Technology is set to have a huge impact on the way the fleet industry chooses, operates and manages its vehicles over the next five years, according to a BVRLA survey.
All of the 61 rental, leasing and fleet management industry executives questioned believe that connectivity and smartphone integration will be ‘very important’ or ‘important’ in vehicle choice by 2019, compared to 78% now.
Within that proportion, the number of industry professionals that consider it ‘very important’ rises three-fold (from 20% now to 61% by 2019).
BVRLA chairman Gerry Keaney, who was speaking at the organisation’s recent Fleet Technology Congress, said: “Driverless cars are way ahead in time, but the pace of innovation is startling. Autonomous braking is now prevalent, but didn’t really exist on the market five years ago.
“It’s now not going to be too far in the future before you see our members buying only cars with that sort of technology in place.

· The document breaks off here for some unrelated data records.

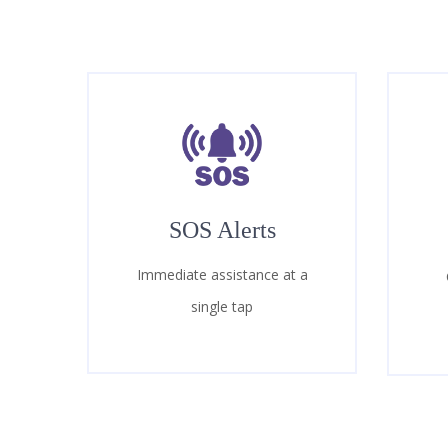
SOS Alerts
Immediate assistance at a
single tap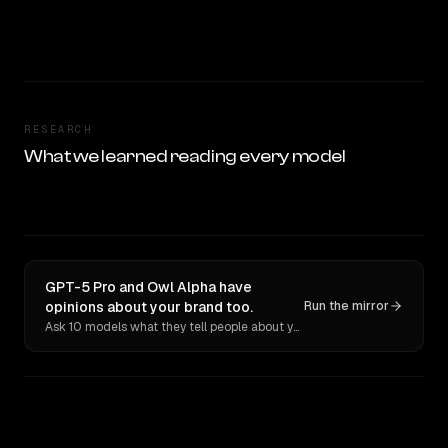
RESEARCH
What we learned reading every model
GPT-5 Pro and Owl Alpha have
opinions about your brand too.
Run the mirror
Ask 10 models what they tell people about you. Verbatim receipts.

“Innovation in the sector is now really generating value. Whether it’s safety functions, such as autonomous emergency braking, or fleet management features, such as telematics, the rental and leasing sector is well aware of the potential of developments in automotive technology.”
Although interest in technology is high, more than half (55%) of the BVRLA members surveyed believed that fleet operators would not be willing to pay for extra safety technology in their vehicles.
More than a quarter (27%) suggested that those who would pay would do so only if the cost was less than £500.
No-one said customers would be prepared to pay a premium of more than £1,500.
Keaney said: “There is a demand in the marketplace that we expect these features to come as standard, without an extra cost.”
The safety technology which will have the greatest impact according to respondents are fatigue warning devices, while features such as night-vision cameras are ranked among the least important for fleets.
Miles Elsden, deputy chief scientific advisor at the Department for Transport, who also spoke at the conference, agreed that autonomous technology is important.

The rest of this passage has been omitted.